Team:SJTU-BioX-Shanghai/Project

Project Overview

Background

Advance in molecular cloning technology has made it possible for mankind to entitle engineered organisms to different biochemical reactions. However, the speed of those enzymatic reactions is often limited because intermediates produced from upstream enzyme cannot be passed efficiently to downstream enzyme due to spatial obstacles. Thus, synthetic scaffold built to decrease distance between enzymes to speed biochemical reactions is a hot topic with promising application prospect.

Although some progress has been made in fields of reaction acceleration, no one has before succeeded in dynamically controlling direction of the biochemical pathway.

Introduction

In this year, we developed two universal devices called Membrane Accelerator and Membrane Rudder respectively. Together，they made Membrane Magic happen!

Previous researchers have focused on building protein, RNA or DNA scaffold as constitutive assemblies carrying enzymes. They have succeeded in increasing product yields. However, the amount of those scaffolds could be limited by its expression or copy level, leading to restriction on further acceleration. Through Membrane Magic Project, we engineered E.coli membrane into a huge scaffold accommodating enzymes without limitation of scaffold amount. Moreover, protein assembly on membrane could readily receive extracellular or intracellular signal, so the whole system becomes highly tunable, different from previous work.

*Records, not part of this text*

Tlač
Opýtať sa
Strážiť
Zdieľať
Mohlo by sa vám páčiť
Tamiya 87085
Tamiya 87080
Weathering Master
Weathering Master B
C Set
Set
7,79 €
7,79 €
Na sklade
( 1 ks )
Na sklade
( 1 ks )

One of our devices, called Membrane Accelerator, functions by localizing enzymes to membrane surface. E.coli inner membrane serves as a two-dimensional plane that can accommodate different protein assemblies linked with enzymes. Otherwise diffusing enzymes can form clusters on membrane through interacting protein domains and ligands. Enzyme clusters help substrates flow between enzymes, and thus increase yields of sequential biological reactions.

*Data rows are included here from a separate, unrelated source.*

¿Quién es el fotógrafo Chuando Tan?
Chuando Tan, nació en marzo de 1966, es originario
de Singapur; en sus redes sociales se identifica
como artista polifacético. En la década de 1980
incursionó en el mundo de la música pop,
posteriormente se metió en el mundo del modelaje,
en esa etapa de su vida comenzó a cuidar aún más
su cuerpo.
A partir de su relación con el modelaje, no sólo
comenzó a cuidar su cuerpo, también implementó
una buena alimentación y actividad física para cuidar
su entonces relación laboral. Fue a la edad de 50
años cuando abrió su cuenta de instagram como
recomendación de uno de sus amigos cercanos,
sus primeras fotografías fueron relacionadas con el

As some work has been done in reaction acceleration, people failed to control those reactions artificially and dynamically during biosynthetic process. Membrane Rudder device, however, offers a novel method to control the direction of reactions through light and chemical signals. More strikingly, we further combine Membrane Rudder system with genetic circuits by recruiting RNA aptamer and its corresponding binding protein. Thus both extracellular and intracellular signal would trigger the subsequent reaction.

Why MEMBRANE?

Why do we choose membrane as our primary scaffold to assemble enzymes?

1. Final products would be more readily to be exported to extracellular media if enzymes are localized to membrane.

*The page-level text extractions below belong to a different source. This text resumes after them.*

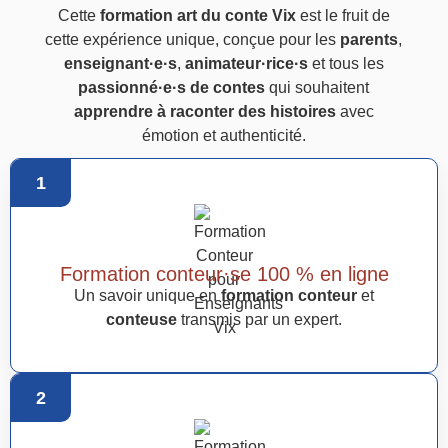
Cette
formation art du conte Vix
est le fruit de
cette expérience unique, conçue pour les
parents
,
enseignant·e·s
,
animateur·rice·s
et tous les
passionné·e·s de contes
qui souhaitent
apprendre à raconter des histoires
avec
émotion et authenticité.
1
Formation conteur·se 100 % en ligne
Un savoir unique en
formation conteur
et
conteuse
transmis par un expert.
2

2. Our project changes the dimension of traditional reaction space, making possible the assembling of various reactions on a two-dimensional plane, which has been proved to accelerate reaction more sharply than one-dimensional or discrete scaffold.

3. Previous study has developed discrete protein scaffolds which recruit enzymes diffusing all over cytoplasm. In our study, enzymes were anchored onto the membrane and become more likely to interact with each other.

4. Membrane Scaffold provides a platform to receive environmental and internal signal. Thus reactions could be controlled through those signals.